Brody OverIncident Report: November 25th, 2025
We recently experienced an outage that impacted deployments and parts of the dashboard.
When a Major Outage occurs, it is Railway’s policy to share the public details of what happened.
This incident affected our task queue system. All deployments across Free, Trial, and Hobby were temporarily paused. Pro deployments continued, but with delays. Service-level actions, such as configuration changes, environment creation, and deployment removals, were also impacted.

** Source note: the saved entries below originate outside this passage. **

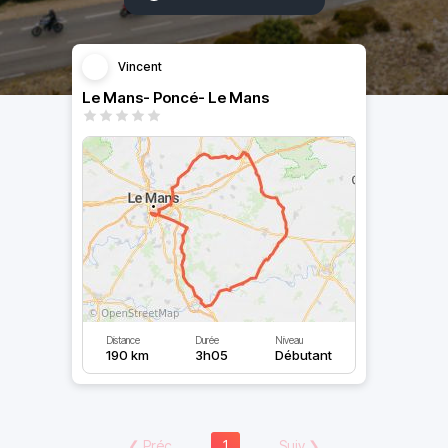
Vincent
Le Mans- Poncé- Le Mans
Distance
Durée
Niveau
190 km
3h05
Débutant
❮
Préc
1
Suiv
❯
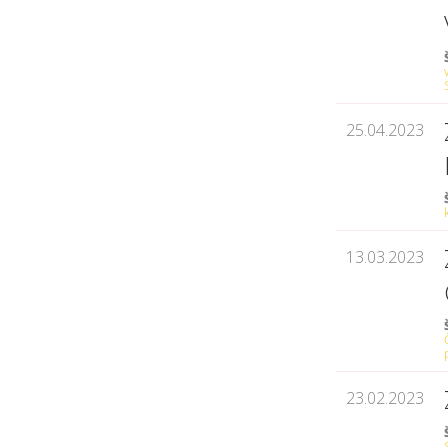
25.04.2023
13.03.2023
23.02.2023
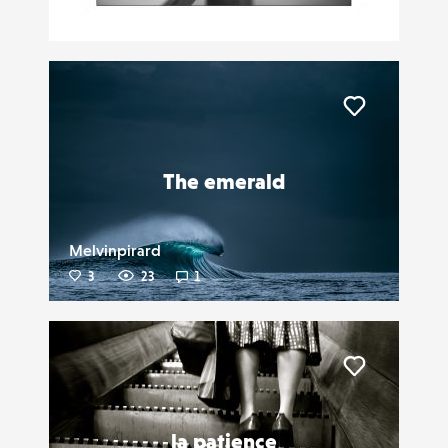
1
24
0
Liker
The emerald
Melvinpirard
3
23
1
Liker
la patience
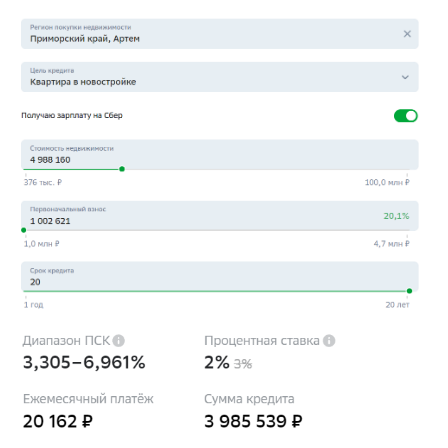
ООО Специализированный
застройщик «ДКК-ДВ»
Переезжайте
домой
Выбрать квартиру
ЗВОНИТЕ
+7 (423) 205-59-58
ПРИЕЗЖАЙТЕ
Владивосток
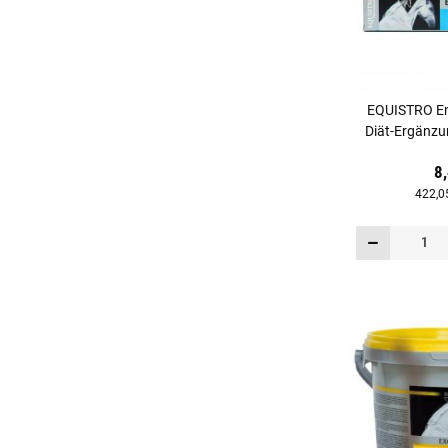
EQUISTRO En
Diät-Ergänzun
8
422,0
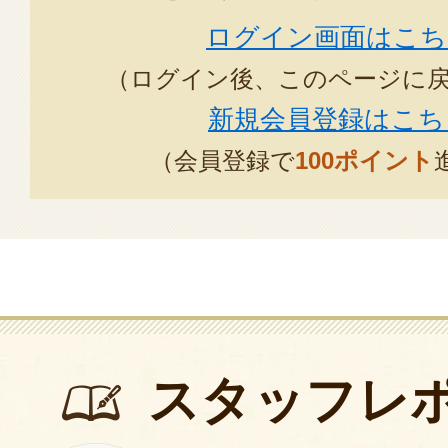
ログイン画面はこち
（ログイン後、このページに
新規会員登録はこち
（会員登録で
100ポイント
スタッフレ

All running deployments and platform-level features remained online throughout this period. Users who didn't interact with the dashboard or trigger a new deploy during the incident window experienced no disruption.
On November 25th, 2025:
- 22:47 UTC - Engineers were paged as deploy throughput rate dropped sharply
- 22:50 UTC - We observed elevated error rates on multiple systems dependent on the task queue
- 23:04 UTC - Free and Trial deployments temporarily disabled
- 23:10 UTC - Paused hobby deployments to alleviate back pressure and prevent extra load
- 23:16 UTC - Issue identified and mitigation put in place
- 00:06 UTC - Several fixes were pushed to reallocate resources in an attempt to stabilize the system
- 00:21 UTC - Previously, queued deployments were being picked up and processed
- 00:48 UTC - Queue processing resumed and caught up. All delayed deployments finished successfully
- 00:50 UTC - Hobby deployments re-enabled
- 01:08 UTC - Free and Trial deployments re-enabled
- 01:22 UTC - Incident resolved
For further reference, please refer to the incident’s live updates on our Status Page on Deploys and configuration changes delayed.
Railway runs critical operations, such as deployments, configuration changes, and resource limit updates, through a task queue backed by Temporal. When you push code, update variables, or change service limits, a workflow is created in this queue to process that action.
Around 19:30 UTC, we observed GitHub API calls slowing to nearly 4x their usual p95 latency. This happened during peak deployment hours, and the slowdown cascaded into growing backlog of tasks in the queue and delayed processing. We saw no signs that GitHub's API itself was unhealthy. Workers handling GitHub API calls began consuming elevated resources, eventually hitting Out-Of-Memory failures and crashing. As those workers went offline, new tasks were shifted to the remaining workers, increasing load and intensifying system pressure.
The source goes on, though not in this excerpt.